SOURCE MATERIAL START

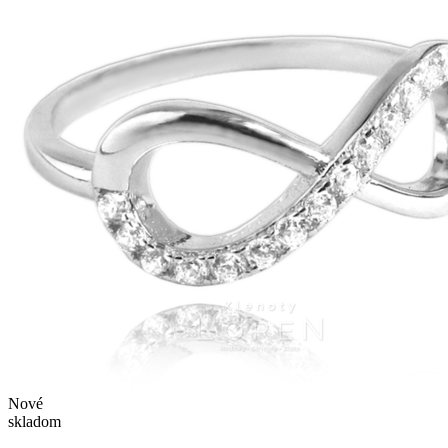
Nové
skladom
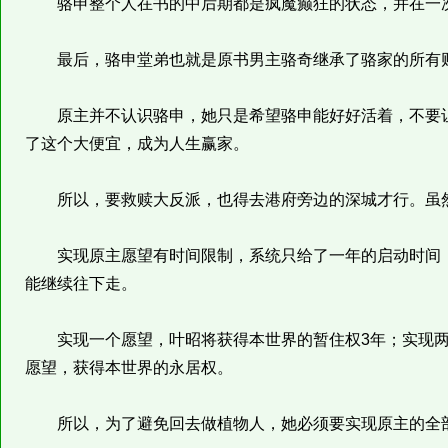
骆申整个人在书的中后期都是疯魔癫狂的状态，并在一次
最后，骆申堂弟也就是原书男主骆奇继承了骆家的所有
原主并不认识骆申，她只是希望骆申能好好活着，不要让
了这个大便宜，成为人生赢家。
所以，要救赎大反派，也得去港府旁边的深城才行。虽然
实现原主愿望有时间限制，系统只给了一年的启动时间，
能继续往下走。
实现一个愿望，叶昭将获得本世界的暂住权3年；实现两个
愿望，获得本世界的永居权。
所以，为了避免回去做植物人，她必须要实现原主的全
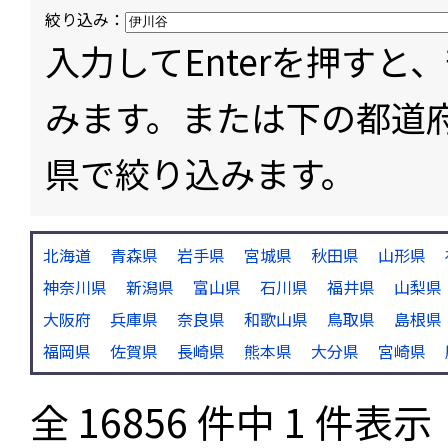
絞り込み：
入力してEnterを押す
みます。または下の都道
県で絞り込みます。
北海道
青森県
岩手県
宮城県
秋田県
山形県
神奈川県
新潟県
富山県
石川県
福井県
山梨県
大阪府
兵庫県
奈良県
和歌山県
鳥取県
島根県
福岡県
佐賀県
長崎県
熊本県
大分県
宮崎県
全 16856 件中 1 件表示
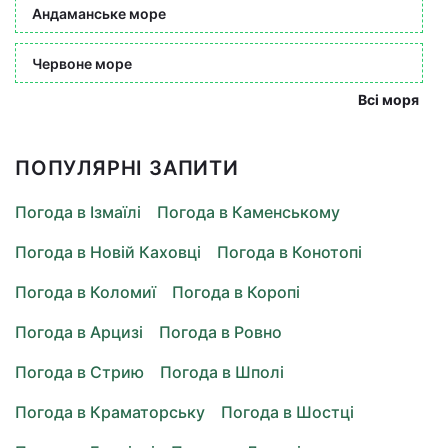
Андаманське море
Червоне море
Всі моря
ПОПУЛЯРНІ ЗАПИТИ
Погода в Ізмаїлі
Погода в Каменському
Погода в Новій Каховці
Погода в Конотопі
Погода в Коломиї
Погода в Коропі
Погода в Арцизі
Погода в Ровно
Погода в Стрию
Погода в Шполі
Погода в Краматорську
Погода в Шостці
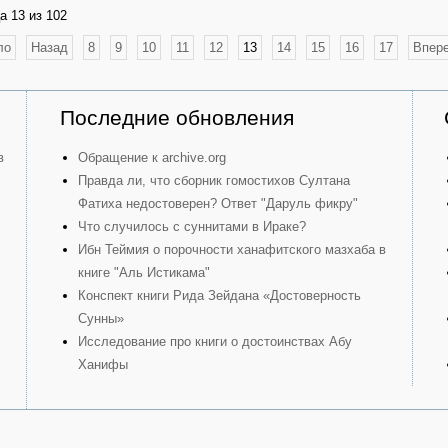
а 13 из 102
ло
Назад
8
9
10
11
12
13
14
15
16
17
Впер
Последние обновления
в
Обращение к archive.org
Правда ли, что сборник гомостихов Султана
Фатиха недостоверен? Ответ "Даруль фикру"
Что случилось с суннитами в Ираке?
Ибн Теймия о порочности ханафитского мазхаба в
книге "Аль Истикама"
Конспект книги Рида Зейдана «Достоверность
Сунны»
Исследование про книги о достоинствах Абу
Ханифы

SOURCE MATERIAL END

WHAT TO WORK ON:
All the records above must be retyped exactly, except for their pictures.

ANSWER SPACE:
Nové
skladom
骆申整个人在书的中后期都是疯魔癫狂的状态，并在一次
最后，骆申堂弟也就是原书男主骆奇继承了骆家的所有
原主并不认识骆申，她只是希望骆申能好好活着，不要让
了这个大便宜，成为人生赢家。
所以，要救赎大反派，也得去港府旁边的深城才行。虽然
实现原主愿望有时间限制，系统只给了一年的启动时间，
能继续往下走。
实现一个愿望，叶昭将获得本世界的暂住权3年；实现两个
愿望，获得本世界的永居权。
所以，为了避免回去做植物人，她必须要实现原主的全
絞り込み：
入力してEnterを押す
みます。または下の都道
県で絞り込みます。
北海道
青森県
岩手県
宮城県
秋田県
山形県
神奈川県
新潟県
富山県
石川県
福井県
山梨県
大阪府
兵庫県
奈良県
和歌山県
鳥取県
島根県
福岡県
佐賀県
長崎県
熊本県
大分県
宮崎県
全 16856 件中 1 件表示
Андаманське море
Червоне море
Всі моря
ПОПУЛЯРНІ ЗАПИТИ
Погода в Ізмаїлі
Погода в Каменському
Погода в Новій Каховці
Погода в Конотопі
Погода в Коломиї
Погода в Коропі
Погода в Арцизі
Погода в Ровно
Погода в Стрию
Погода в Шполі
Погода в Краматорську
Погода в Шостці
а 13 из 102
ло
Назад
8
9
10
11
12
13
14
15
16
17
Впер
Последние обновления
в
Обращение к archive.org
Правда ли, что сборник гомостихов Султана
Фатиха недостоверен? Ответ "Даруль фикру"
Что случилось с суннитами в Ираке?
Ибн Теймия о порочности ханафитского мазхаба в
книге "Аль Истикама"
Конспект книги Рида Зейдана «Достоверность
Сунны»
Исследование про книги о достоинствах Абу
Ханифы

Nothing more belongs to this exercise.